Israeli and Senegalese officials inaugurated an agricultural training field for university students in Dakar as part of Israel's ongoing effort to share its agricultural expertise with African countries looking to raise farm productivity and reduce their dependence on imports.
On a large field in the middle of Dakar's sprawling Cheikh Ante Diop University campus, agricultural students tend tomato, cucumber and hot pepper plants.
In a drip irrigation network, holes in the long hoses deposit precise amounts of water to each sprout
It is not a typical Senegalese garden, but rather a "field school," where students have partnered with Israeli experts to learn innovative irrigation methods.
Thin plastic hoses are threaded neatly into the lines of vegetable plants and swirled around the bases of mango, lemon and papaya trees.

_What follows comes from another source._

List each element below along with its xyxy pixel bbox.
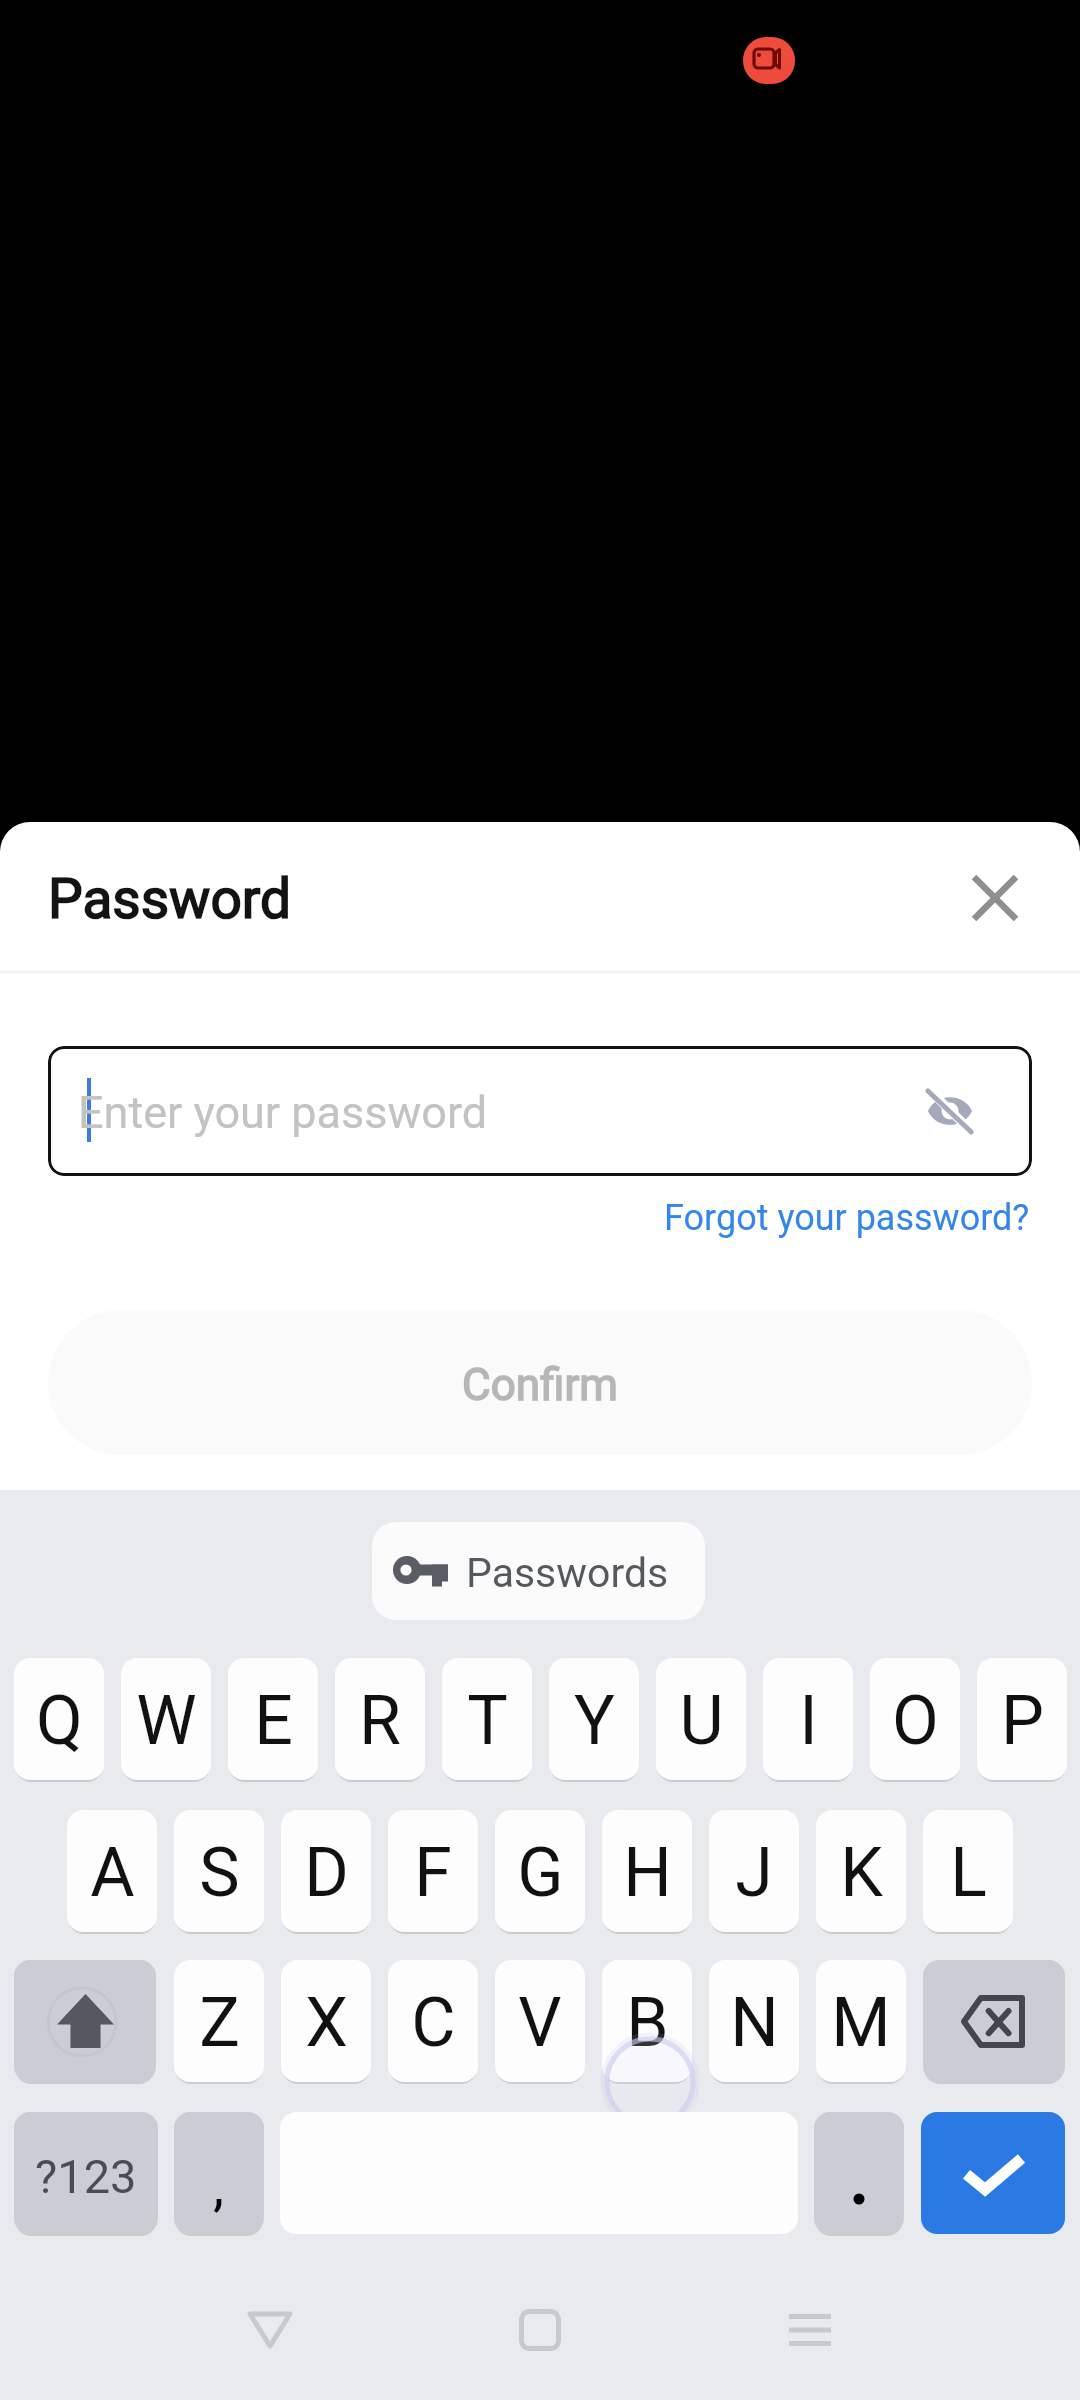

The hoses are connected to central water pumps, and small holes in the hoses over each sprout deliver precise amounts of water directly to the plant at prescribed intervals.
It is a system called drip irrigation, an Israeli invention, first developed in the 1960s, that is now a cornerstone of the country's agricultural diplomacy.
Israel is currently training farmers in the West African nations of Senegal, Ivory Coast and Gabon.
Standing in the university garden in Dakar, Israel's Minister of Agriculture and Rural Development, Shalom Simhon, said irrigation technology is fundamental to farming in semi-arid environments, something Israel has learned firsthand in its desert climate.
He says drip irrigation is a very efficient use of water, and it allows farmers to respond to the specific needs of each plant without overwatering. The world is getting drier, he says, and water sources are becoming more scarce. Countries, he says, can not afford to rely only on rain for agriculture, and irrigation technology is essential.
Nearly 10 million people in the West African countries of Niger and Chad currently face severe food shortages brought on by erratic rains and poor harvests in 2009. Aid workers say poverty and lack of irrigation make farmers in the Sahel region vulnerable to even slight climate changes.
Simhon says improved farming practices, like drip irrigation and water recycling, have helped Israel conserve water and almost double its farming output in the last decade, leaving the country with a food surplus.
He says these technologies could be game-changers for African countries like Senegal that imports 80 percent of its food.
Botanist and head of the university's Plant Biology Department, Kandioura Noba, agrees. He says farmers are currently dependent on rain, which allows only one harvest each year. With drip irrigation, he says, farmers can have as many as three harvests per year. Just imagine, he says, what this ability to farm year-round could do for Senegal.
Noba says the newly-inaugurated agricultural training field gives his students the chance to get hands-on experience with new farming technologies.
One such student, 26-year-old farmer Thierno Sow, said he was skeptical of the drip irrigation method at first, but the results have been nothing short of extraordinary.
Sow says when we installed the watering network ourselves and began to use it, I saw that it wasn't complicated. Once you set it up, he says you calculate the number of irrigation hours based on the stage of the plant and then make a calendar for the season. Then, all you have to do, he says, is turn on and off the water.
Sow says drip irrigation is but one of the methods he has learned that he will take back to his community, but that is not all.
He says this training has given him a leg up in the job market. He says there are a lot of organizations looking for youth who are skilled in the latest farming technologies, environmental science and the exportation of crops.
The university's agricultural training field is part of an ongoing cooperation between Israel and Senegal that began in 2006 and aims to reduce poverty through farming innovation.